1. New Law, Enacted June 5, 2020, Creates Easier PPP Loan Forgiveness

On Thursday, May 28, 2020, the U.S. House of Representatives approved the Paycheck Protection Program Flexibility Act of 2020 by a vote of 417-1. On Wednesday, June 3, 2020, the Senate passed the bill by a unanimous voice vote. The president signed the bill into law on Friday, June 5, 2020.

Here are some highlights from this new law:

  • For a business that currently has a PPP loan—allows the business to extend the eight weeks to 24 weeks or elect to retain the original eight weeks
  • For those under the 24-week rule—requires that 60 percent of the loan proceeds be spent on payroll
  • For new loans, changes the payback period for the (unforgiven) loan from two years to five years, and retains the 1 percent interest rate; for existing loans, authorizes the bank and borrower to agree to a five-year payback
  • For those businesses under the 24-week rule—changes the workforce-in-place requirement from June 30 to December 31
  • For businesses under the 24-week rule—creates a new, easier path to full loan forgiveness should the business be unable to sustain a full workforce
  • The remaining insights into the eight-week rules give you (as a Schedule C taxpayer) the runway that applies to both the eight-week and 24-week rules.

 

 2. Do I Have to Spend the PPP Loan Proceeds?
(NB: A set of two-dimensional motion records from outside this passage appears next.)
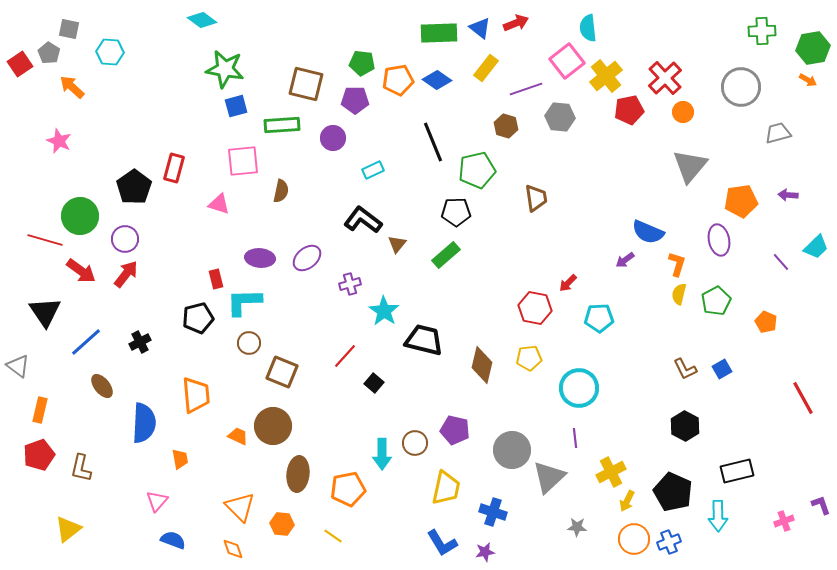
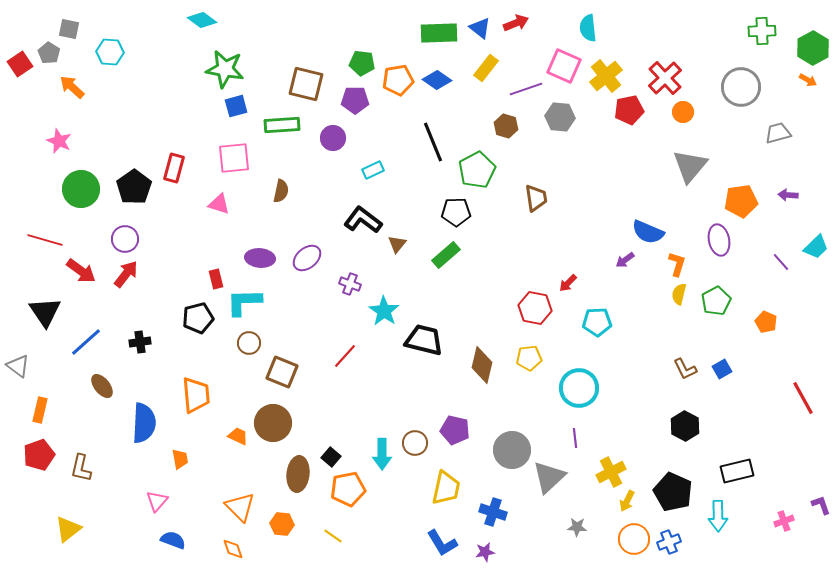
green hexagon at (813, 48): rotated 20 degrees counterclockwise
pink square at (567, 61): moved 3 px left, 5 px down; rotated 28 degrees counterclockwise
pink square at (243, 161): moved 9 px left, 3 px up
green pentagon at (477, 170): rotated 15 degrees counterclockwise
green circle at (80, 216): moved 1 px right, 27 px up
purple cross at (350, 284): rotated 35 degrees clockwise
cyan pentagon at (599, 318): moved 2 px left, 4 px down
black cross at (140, 342): rotated 20 degrees clockwise
black square at (374, 383): moved 43 px left, 74 px down
brown circle at (273, 426): moved 3 px up
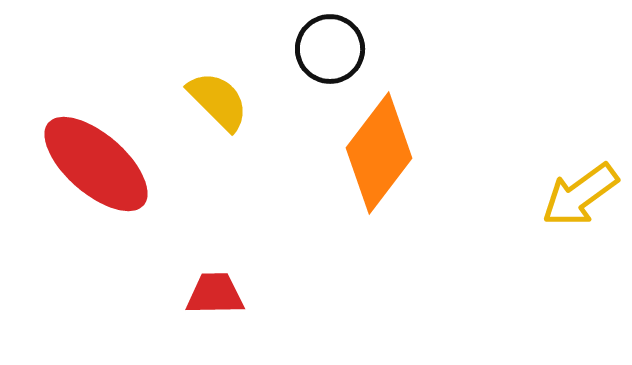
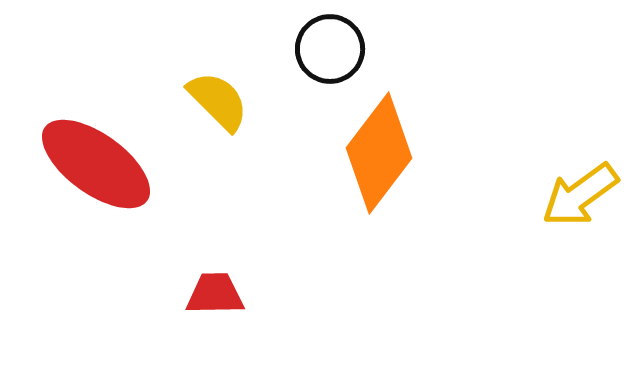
red ellipse: rotated 5 degrees counterclockwise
Yes, it appears so. The instructions for line 9 of Schedule A for the U.S. Small Business Administration’s (SBA) Form 3508 PPP loan forgiveness application state:

Line 9: Enter any amounts paid to owners (owner-employees, a self-employed individual, or general partners). This amount is capped at $15,385 (the eight-week equivalent of $100,000 per year) for each individual or the eight-week equivalent of their applicable compensation in 2019, whichever is lower.

Note the word “paid.”

Example. Sam shows 2019 Schedule C net profits of $100,000 and obtains a PPP loan of $20,833. By the SBA interim final rule, his payroll forgiveness amount is $15,385 based solely on his 2019 Schedule C.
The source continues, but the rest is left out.